/hw07-group10

hw07-hw07-group10 created by GitHub Classroom

Primary LanguageJupyter NotebookGNU General Public License v3.0GPL-3.0

Reproducible Research Project for Predicting Algerian Forest Fires.

Binder Link: Binder

Github page: https://ucb-stat-159-s22.github.io/hw07-group10/

Dataset Link: DOI

This is a project attempting to predict forest fires in a reproducible manner. We conduct exploratory data analysis and use a random forest and logistic regression for prediction. The data is of two regions of Algeria, namely the Bejaia region located in the northeast of Algeria and the Sidi Bel-abbes region located in the northwest of Algeria.
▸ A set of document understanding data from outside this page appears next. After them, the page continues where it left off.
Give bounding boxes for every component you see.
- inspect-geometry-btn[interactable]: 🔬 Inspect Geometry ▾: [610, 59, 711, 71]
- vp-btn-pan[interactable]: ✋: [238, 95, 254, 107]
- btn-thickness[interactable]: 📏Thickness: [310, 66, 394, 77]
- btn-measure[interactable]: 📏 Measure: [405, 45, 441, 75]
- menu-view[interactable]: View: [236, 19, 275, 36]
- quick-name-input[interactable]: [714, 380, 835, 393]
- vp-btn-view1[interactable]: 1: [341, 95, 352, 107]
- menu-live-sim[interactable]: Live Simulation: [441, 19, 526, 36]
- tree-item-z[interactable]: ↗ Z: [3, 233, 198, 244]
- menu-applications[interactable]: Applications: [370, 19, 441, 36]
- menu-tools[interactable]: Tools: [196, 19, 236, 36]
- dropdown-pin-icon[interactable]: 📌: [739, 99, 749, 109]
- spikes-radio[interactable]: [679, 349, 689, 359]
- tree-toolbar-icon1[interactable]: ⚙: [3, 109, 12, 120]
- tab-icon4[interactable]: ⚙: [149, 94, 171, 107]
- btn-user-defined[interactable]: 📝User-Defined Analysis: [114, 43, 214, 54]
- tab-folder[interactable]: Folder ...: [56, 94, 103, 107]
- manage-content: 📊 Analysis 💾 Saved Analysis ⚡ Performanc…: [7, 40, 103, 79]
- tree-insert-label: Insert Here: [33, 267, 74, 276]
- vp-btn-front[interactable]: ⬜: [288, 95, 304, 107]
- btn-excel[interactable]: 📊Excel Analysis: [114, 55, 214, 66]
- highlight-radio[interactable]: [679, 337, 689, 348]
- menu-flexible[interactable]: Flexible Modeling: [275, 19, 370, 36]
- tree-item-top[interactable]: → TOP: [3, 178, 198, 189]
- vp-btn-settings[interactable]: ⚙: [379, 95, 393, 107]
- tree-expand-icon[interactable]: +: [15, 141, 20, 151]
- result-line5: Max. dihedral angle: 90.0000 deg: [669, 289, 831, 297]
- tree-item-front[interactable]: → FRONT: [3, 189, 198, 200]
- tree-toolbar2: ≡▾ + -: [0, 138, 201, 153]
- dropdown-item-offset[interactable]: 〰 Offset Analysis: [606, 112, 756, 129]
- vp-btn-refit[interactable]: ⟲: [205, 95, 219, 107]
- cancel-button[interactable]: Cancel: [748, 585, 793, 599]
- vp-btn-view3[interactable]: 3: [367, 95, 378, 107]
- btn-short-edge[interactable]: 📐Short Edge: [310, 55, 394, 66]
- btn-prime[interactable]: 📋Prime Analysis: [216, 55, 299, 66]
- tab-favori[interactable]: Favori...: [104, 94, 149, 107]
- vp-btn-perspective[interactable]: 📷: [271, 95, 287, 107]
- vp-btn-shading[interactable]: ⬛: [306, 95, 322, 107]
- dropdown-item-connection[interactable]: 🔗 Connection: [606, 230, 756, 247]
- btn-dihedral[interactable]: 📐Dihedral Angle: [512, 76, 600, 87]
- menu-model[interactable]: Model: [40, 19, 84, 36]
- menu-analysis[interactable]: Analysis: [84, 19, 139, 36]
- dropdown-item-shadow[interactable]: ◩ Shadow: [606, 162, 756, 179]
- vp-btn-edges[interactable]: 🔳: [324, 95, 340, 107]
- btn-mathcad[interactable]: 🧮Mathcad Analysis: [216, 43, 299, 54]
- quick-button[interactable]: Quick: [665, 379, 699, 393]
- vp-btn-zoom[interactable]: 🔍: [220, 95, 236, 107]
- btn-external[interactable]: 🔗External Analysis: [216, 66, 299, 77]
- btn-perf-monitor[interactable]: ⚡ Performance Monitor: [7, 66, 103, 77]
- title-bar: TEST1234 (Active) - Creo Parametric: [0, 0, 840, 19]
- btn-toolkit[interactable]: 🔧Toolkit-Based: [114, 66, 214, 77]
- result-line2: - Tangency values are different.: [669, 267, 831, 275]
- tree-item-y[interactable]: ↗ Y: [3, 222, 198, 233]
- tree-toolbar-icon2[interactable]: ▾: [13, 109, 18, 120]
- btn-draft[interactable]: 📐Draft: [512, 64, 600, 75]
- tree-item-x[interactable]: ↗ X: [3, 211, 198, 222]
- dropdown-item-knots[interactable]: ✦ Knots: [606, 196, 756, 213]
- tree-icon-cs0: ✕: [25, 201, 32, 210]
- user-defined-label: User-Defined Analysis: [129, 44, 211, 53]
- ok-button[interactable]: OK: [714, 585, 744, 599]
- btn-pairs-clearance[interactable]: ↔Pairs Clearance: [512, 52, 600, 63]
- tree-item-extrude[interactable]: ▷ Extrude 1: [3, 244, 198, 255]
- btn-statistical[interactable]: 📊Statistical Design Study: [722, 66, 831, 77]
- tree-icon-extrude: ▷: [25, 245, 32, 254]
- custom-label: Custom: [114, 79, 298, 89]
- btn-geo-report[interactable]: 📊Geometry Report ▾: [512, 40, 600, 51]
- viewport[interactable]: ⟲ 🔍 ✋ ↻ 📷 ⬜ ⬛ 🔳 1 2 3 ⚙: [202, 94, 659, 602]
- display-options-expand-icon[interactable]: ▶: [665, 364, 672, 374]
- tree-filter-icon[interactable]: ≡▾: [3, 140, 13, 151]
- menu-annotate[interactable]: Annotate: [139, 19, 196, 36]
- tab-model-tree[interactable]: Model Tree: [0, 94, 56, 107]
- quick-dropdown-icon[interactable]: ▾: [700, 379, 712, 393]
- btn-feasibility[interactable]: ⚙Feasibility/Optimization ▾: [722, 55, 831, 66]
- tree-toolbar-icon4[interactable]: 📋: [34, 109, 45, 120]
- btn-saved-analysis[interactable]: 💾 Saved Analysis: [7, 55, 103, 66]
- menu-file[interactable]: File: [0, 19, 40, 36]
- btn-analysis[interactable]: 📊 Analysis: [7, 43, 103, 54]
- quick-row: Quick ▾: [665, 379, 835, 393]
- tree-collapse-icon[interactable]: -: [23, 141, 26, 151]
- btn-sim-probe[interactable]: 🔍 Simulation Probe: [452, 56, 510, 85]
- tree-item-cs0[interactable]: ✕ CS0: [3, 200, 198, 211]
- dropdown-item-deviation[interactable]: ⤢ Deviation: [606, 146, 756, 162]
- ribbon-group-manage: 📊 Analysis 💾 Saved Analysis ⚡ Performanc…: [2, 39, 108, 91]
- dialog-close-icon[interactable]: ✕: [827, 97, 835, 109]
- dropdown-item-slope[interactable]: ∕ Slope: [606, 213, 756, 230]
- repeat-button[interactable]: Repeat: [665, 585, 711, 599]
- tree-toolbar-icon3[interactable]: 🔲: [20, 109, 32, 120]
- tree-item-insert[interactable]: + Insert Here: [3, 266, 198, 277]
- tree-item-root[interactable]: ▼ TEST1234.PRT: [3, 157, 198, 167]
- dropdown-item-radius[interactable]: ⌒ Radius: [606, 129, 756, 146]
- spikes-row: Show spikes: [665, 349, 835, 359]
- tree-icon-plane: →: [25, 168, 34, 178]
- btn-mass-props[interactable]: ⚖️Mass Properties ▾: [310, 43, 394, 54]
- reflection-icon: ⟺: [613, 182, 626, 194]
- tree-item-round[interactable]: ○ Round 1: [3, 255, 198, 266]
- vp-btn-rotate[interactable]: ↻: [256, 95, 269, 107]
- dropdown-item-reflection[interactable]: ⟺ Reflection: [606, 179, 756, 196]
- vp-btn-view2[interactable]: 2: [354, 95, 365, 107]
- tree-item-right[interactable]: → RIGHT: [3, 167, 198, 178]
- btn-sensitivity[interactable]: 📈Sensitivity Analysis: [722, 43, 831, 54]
The time period is from June 2012 to September 2012.

Repository Structure

  • /data: original and intermediate data csv files.
  • /figures: all generated figures as png files.
  • /models: intermediate model object files for random forest classifier.
  • Jupyter Notebooks:
    • main.ipynb: the main narrative notebook of the research project.
    • data_cleaning.ipynb: code for cleaning the original data and saving the intermediate cleaned data.
    • EDA.ipynb: code for exploratory data analysis and for EDA related figures.
    • models.ipynb: code for the random forest classifier and logistic regression model and their corresponding figures.
  • Python utility package tools:
    • /tools: code and tests for python package.
    • Setup files: setup.py, setup.cfg, pyproj.toml.
  • Environment files: environment.yml, envsetup.sh.
  • Jupyter Book: _config.yml, _toc.yml, conf.py, postBuild, requirements.txt.
  • contribution_statement.md: authors' contributions.

Dataset Attribute Information:

  1. Date : (DD/MM/YYYY) Day, month ('june' to 'september'), year (2012) Weather data observations
  2. Temp : temperature noon (temperature max) in Celsius degrees: 22 to 42
  3. RH : Relative Humidity in %: 21 to 90
  4. Ws :Wind speed in km/h: 6 to 29
  5. Rain: total day in mm: 0 to 16.8 FWI Components
  6. Fine Fuel Moisture Code (FFMC) index from the FWI system: 28.6 to 92.5
  7. Duff Moisture Code (DMC) index from the FWI system: 1.1 to 65.9
  8. Drought Code (DC) index from the FWI system: 7 to 220.4
  9. Initial Spread Index (ISI) index from the FWI system: 0 to 18.5
  10. Buildup Index (BUI) index from the FWI system: 1.1 to 68
  11. Fire Weather Index (FWI) Index: 0 to 31.1
  12. Classes: two classes, namely fire and not fire.

Visit this link for more information about the fire index features: https://www.nwcg.gov/publications/pms437/cffdrs/fire-weather-index-system

Makefile Commands

Before anything, we recommend creating a seperate environment. Make sure you have mamba installed, then simply run the following to setup:

make env
conda activate fires

List of Convenient Makefile Commands

  • make clean: delete all the intermediate data, model, and all the figures.
  • make nuke: ⚠️ beside from doing everthing make clean does, this command will also delete the pretrained grid search cross validation file for the random forest model. This is not recommended because re-training might take more than 10 minutes.
  • make all: reproduce all the figures and data needed by main.ipynb.
  • make test: run tests for the utility functions.

Reproducing the Figures

You can reproduce specific figures by typing make figures/figure_x.png. The x is a number from 1 ~ 10 which corresponds to the figure number you want to reproduce.